*** Data provided ***

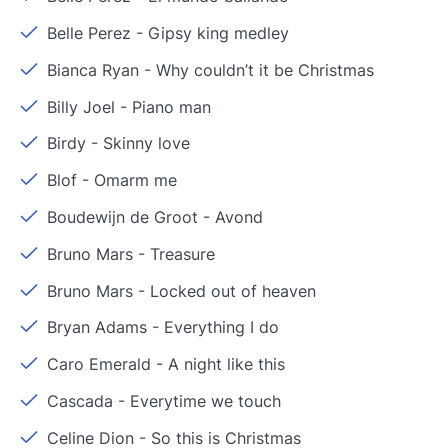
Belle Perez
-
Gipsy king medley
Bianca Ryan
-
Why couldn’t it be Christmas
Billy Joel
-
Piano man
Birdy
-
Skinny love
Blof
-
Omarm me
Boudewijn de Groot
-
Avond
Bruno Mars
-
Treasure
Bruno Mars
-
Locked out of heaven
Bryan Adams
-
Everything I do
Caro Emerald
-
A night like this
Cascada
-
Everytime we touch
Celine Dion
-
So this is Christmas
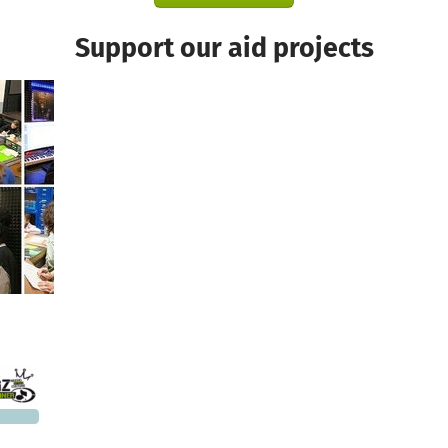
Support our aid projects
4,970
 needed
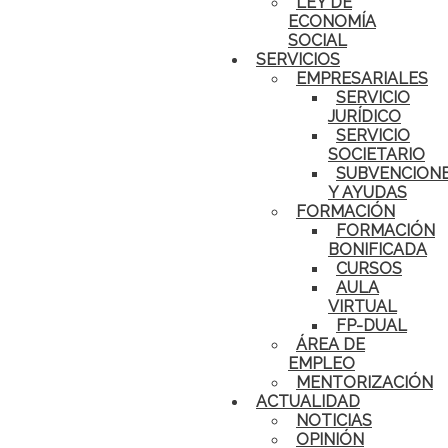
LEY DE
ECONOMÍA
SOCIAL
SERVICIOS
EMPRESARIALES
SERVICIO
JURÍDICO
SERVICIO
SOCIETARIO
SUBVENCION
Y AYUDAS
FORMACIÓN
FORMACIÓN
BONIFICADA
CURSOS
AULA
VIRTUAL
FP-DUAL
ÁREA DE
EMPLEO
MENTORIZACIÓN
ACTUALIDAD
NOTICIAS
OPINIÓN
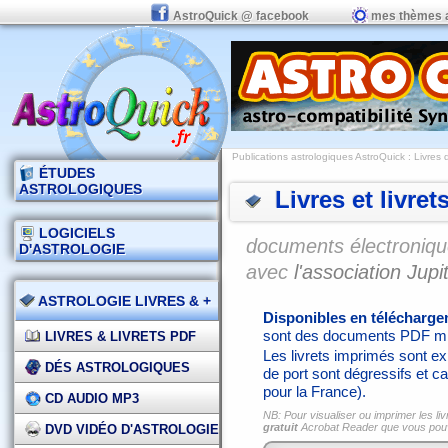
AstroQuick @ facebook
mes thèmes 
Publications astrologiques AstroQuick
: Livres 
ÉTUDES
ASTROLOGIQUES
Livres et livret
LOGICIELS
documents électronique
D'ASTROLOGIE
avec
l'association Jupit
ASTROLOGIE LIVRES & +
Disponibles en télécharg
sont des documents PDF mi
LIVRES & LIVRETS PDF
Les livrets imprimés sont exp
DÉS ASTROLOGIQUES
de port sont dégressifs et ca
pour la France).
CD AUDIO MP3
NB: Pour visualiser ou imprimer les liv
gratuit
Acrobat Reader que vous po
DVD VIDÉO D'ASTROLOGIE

*** End of Data provided ***

- **What is being asked**
Should a record include a picture, drop the picture and write out the remainder exactly.

- **Task answer**
Belle Perez
-
Gipsy king medley
Bianca Ryan
-
Why couldn’t it be Christmas
Billy Joel
-
Piano man
Birdy
-
Skinny love
Blof
-
Omarm me
Boudewijn de Groot
-
Avond
Bruno Mars
-
Treasure
Bruno Mars
-
Locked out of heaven
Bryan Adams
-
Everything I do
Caro Emerald
-
A night like this
Cascada
-
Everytime we touch
Celine Dion
-
So this is Christmas
Support our aid projects
4,970
 needed
LEY DE
ECONOMÍA
SOCIAL
SERVICIOS
EMPRESARIALES
SERVICIO
JURÍDICO
SERVICIO
SOCIETARIO
SUBVENCION
Y AYUDAS
FORMACIÓN
FORMACIÓN
BONIFICADA
CURSOS
AULA
VIRTUAL
FP-DUAL
ÁREA DE
EMPLEO
MENTORIZACIÓN
ACTUALIDAD
NOTICIAS
OPINIÓN
AstroQuick @ facebook
mes thèmes 
Publications astrologiques AstroQuick
: Livres 
ÉTUDES
ASTROLOGIQUES
Livres et livret
LOGICIELS
documents électronique
D'ASTROLOGIE
avec
l'association Jupit
ASTROLOGIE LIVRES & +
Disponibles en télécharg
sont des documents PDF mi
LIVRES & LIVRETS PDF
Les livrets imprimés sont exp
DÉS ASTROLOGIQUES
de port sont dégressifs et ca
pour la France).
CD AUDIO MP3
NB: Pour visualiser ou imprimer les liv
gratuit
Acrobat Reader que vous po
DVD VIDÉO D'ASTROLOGIE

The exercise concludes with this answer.